__TO DO__.
Would you repeat the listing below verbatim and drop the images?
── INPUT DATA
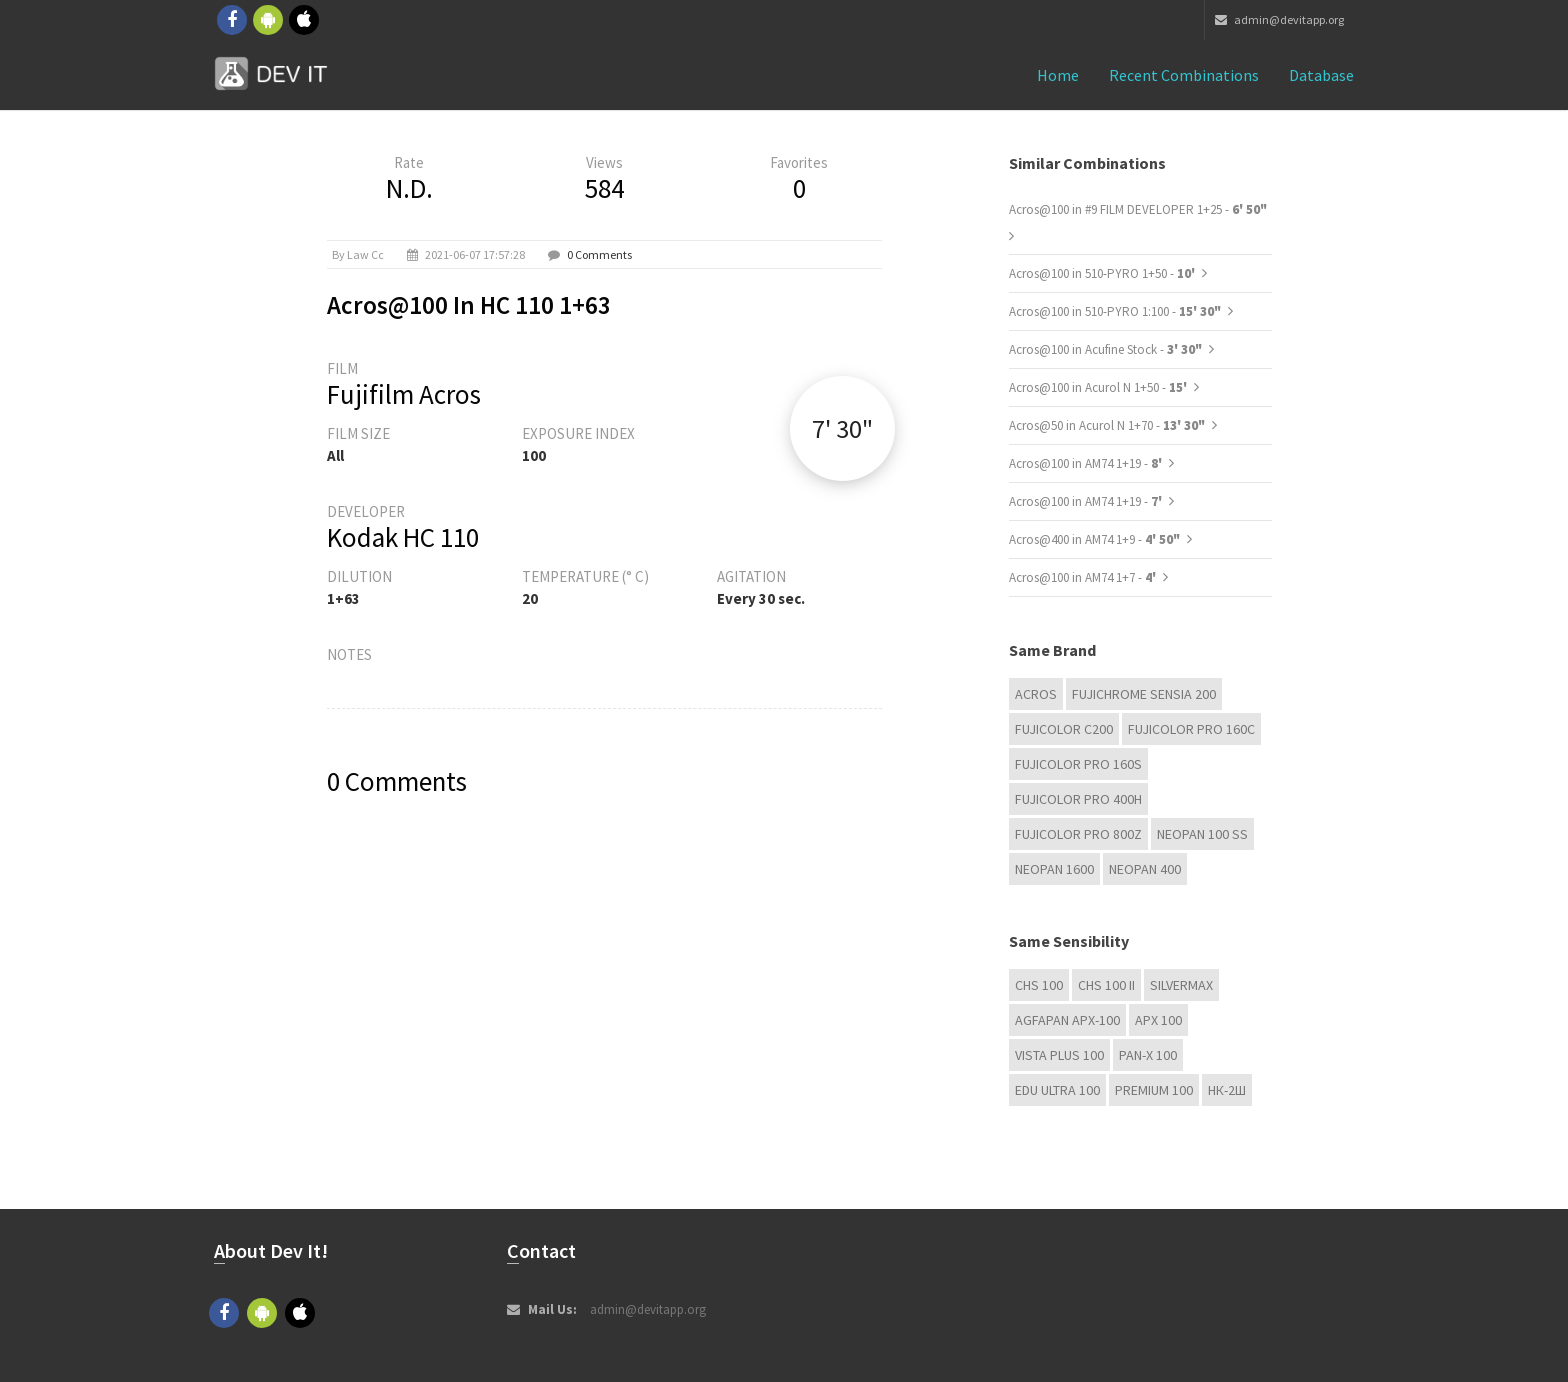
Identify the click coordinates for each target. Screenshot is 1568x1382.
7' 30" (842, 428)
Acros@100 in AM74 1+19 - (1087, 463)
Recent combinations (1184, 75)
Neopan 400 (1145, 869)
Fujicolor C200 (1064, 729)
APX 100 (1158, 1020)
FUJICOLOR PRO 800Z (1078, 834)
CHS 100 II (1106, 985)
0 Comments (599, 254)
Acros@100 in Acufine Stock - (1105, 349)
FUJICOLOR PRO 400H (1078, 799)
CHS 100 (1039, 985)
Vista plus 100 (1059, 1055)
────
__WRITTEN RESPONSE__.
Identify the click coordinates for each target. Screenshot is 1568x1382.
7' 30" (842, 428)
Acros@100 in AM74 1+19 - (1087, 463)
Recent combinations (1184, 75)
Neopan 400 (1145, 869)
Fujicolor C200 (1064, 729)
APX 100 (1158, 1020)
FUJICOLOR PRO 800Z (1078, 834)
CHS 100 II (1106, 985)
0 Comments (599, 254)
Acros@100 in Acufine Stock - (1105, 349)
FUJICOLOR PRO 400H (1078, 799)
CHS 100 (1039, 985)
Vista plus 100 (1059, 1055)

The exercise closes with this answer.